ニュースを見ていると、ちょこちょこと宗教関連の問題を目にします。そういうわけで、宗教にはどことなく危険な印象を受けるという人もいるでしょう。そのような印象は、おそらくは、オウムの影響も少なからずあるだろうとも思われます。実際のところ、宗教は危険なのでしょうか。また危険であるのならば、どの程度危険なのでしょうか。

宗教は危険

結論から先に言いましょう。宗教は危険です。どの程度危険なのかというと、人間が危険であるのと同程度に危険です。もし仮に人間が危険でなくなれば、宗教も同様に危険ではなくなります。人間と宗教は極めて密接な関係があり、両者を切り離すことはできません。よって、人間の危険度がそのまま宗教の危険度になるのです。

宗教が危険と思えるような例をあげてみます。宗教はしばしば暴力と結びついてきました。中世のカトリックは(現在はまったく違っています)、世界史の教科書を見れば一目瞭然ですけど、かなりひどいです。もし教義に反することを言おうものなら、異端とされ、処刑されました。たとえ、教会を改善しようという意図を持って真摯に対応しても、「教義と違うこと言った!死刑!」となんの考慮もうちに刑罰がくだされてしまうのです。また、他の国々への伝道活動も行われたのですけども、「信じなければ地獄に落ちるからな!」と脅迫するような形で展開されました。植民地とも関わるものですね。

日本でもあります。戦時下の日本は天皇を中心とした国家神道がありました。言い換えれば天皇信仰です。当時は、戦争で死ぬことが善いこととされました。というのは、戦死することは天皇のために死ぬことだからです。つまり、天皇という信仰の対象が、自己犠牲に倫理的正当性を与えたのです。ここで重要なこととして、他者への視点が欠落していることが指摘できるでしょう。戦争に参加するということは、当然ながら相手でいるわけであり、その犠牲もあります。しかし、その犠牲に対する責任はまったく取られないのです。

宗教は平和的でもある

このように、宗教に危険な側面があるのは紛れもない事実です。しかし、人間が平和的である程度には宗教も平和的です。何においても言えることですが、デメリットばかりを取り上げるのは正しい現実認識は言えません。メリットにも目を向けてみましょう。

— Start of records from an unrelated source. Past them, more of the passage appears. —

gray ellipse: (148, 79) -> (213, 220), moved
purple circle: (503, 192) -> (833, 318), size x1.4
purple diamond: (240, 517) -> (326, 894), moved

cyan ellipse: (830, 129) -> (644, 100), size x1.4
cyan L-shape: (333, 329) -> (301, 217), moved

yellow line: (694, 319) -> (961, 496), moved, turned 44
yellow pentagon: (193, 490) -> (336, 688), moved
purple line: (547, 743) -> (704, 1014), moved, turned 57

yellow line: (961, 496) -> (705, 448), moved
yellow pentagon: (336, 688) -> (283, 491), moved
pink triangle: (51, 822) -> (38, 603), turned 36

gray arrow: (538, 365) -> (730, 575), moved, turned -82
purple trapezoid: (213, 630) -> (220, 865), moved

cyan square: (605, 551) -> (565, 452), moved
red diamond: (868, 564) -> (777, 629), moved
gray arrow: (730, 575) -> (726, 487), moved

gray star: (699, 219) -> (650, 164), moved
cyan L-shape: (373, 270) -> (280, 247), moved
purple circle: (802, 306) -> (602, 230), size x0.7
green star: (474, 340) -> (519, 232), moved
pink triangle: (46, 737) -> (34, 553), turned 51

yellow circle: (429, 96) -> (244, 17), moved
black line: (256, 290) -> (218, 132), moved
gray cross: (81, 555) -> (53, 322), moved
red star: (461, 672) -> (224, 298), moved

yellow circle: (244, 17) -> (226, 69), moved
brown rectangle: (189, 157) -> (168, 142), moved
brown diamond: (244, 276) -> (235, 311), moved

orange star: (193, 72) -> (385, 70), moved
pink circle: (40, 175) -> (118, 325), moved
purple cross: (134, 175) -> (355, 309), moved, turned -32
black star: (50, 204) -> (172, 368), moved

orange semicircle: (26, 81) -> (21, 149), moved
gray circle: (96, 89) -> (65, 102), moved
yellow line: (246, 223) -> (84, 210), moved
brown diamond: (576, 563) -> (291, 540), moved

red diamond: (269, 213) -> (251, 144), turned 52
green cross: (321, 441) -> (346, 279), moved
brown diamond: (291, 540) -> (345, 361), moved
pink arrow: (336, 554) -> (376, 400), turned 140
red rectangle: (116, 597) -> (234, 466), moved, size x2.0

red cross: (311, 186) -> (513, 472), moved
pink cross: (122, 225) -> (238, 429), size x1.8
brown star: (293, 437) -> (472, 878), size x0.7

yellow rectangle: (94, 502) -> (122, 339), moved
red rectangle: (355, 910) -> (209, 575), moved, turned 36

第二次世界大戦中、キリスト教の中には戦争に反対し続けた人物が何人もいます。ドイツではヒトラーが力を持つ中、告白教会というグループが形成され、必死に抵抗し続けました。当然ながらそんなことをすれば攻撃されるわけですが、それも活動を続けたのです。日本にも内村鑑三のような人物がいます。彼はもともとは戦争を認めていたのですが、戦争はただの搾取に過ぎないことを自覚し、後に絶対平和主義の立場を取りました。

もちろんキリスト教以外にもあります。インドで活躍したガンディーは誰もが知る存在でしょう。ガンディーはどれだけ攻撃を受けても、非暴力主義を徹底しました。その背景には、アヒンサーという、ヒンドゥー教、仏教、ジャイナ教の根本をなす思想があるのです。

最近の事例では、東日本大震災における仏教徒の活躍があげられるでしょう。多くの人が被害を受ける中、教派に関係なく僧侶が集まり、ともに活動を展開しました。ボランティア活動にもかなり積極的です。

宗教と人間

いろいろな考え方がありますが、宗教は人間の営みに過ぎません。宗教は神や仏といった何かしらの「超越者」を想定しますが、それへの人間の応答が宗教です。その意味で、「超越者」と宗教は区別しなければなりません。宗教が人間の営みであり、世俗的なものであるならば、宗教は相対的であり、また両義性を当然に含みます。つまり、宗教は、ここまで書いてきたような危険な側面と平和的な側面があるのです。

一般的に、宗教の危険な側面だけが注目されがちであるのですが、これこそ危険と言うべきでしょう。というのは、宗教と無関係な人は存在しないのですが、危険な側面だけを指摘するのは自己に内在する危険性を外部化することに他ならないからです。これは結果的に対立を生みます。

まとめ

結論としては、繰り返しになるのですが、宗教は危険です。そして、それは、人間が危険である程度に危険です。この危険性を発露させないためには、常に自己を批判的に顧みることが欠かせません。もちろんこれは、宗教を信じているという自覚のある人はもちろんのこと、その自覚がない人にも言えることです。問題を外部化してはなりません。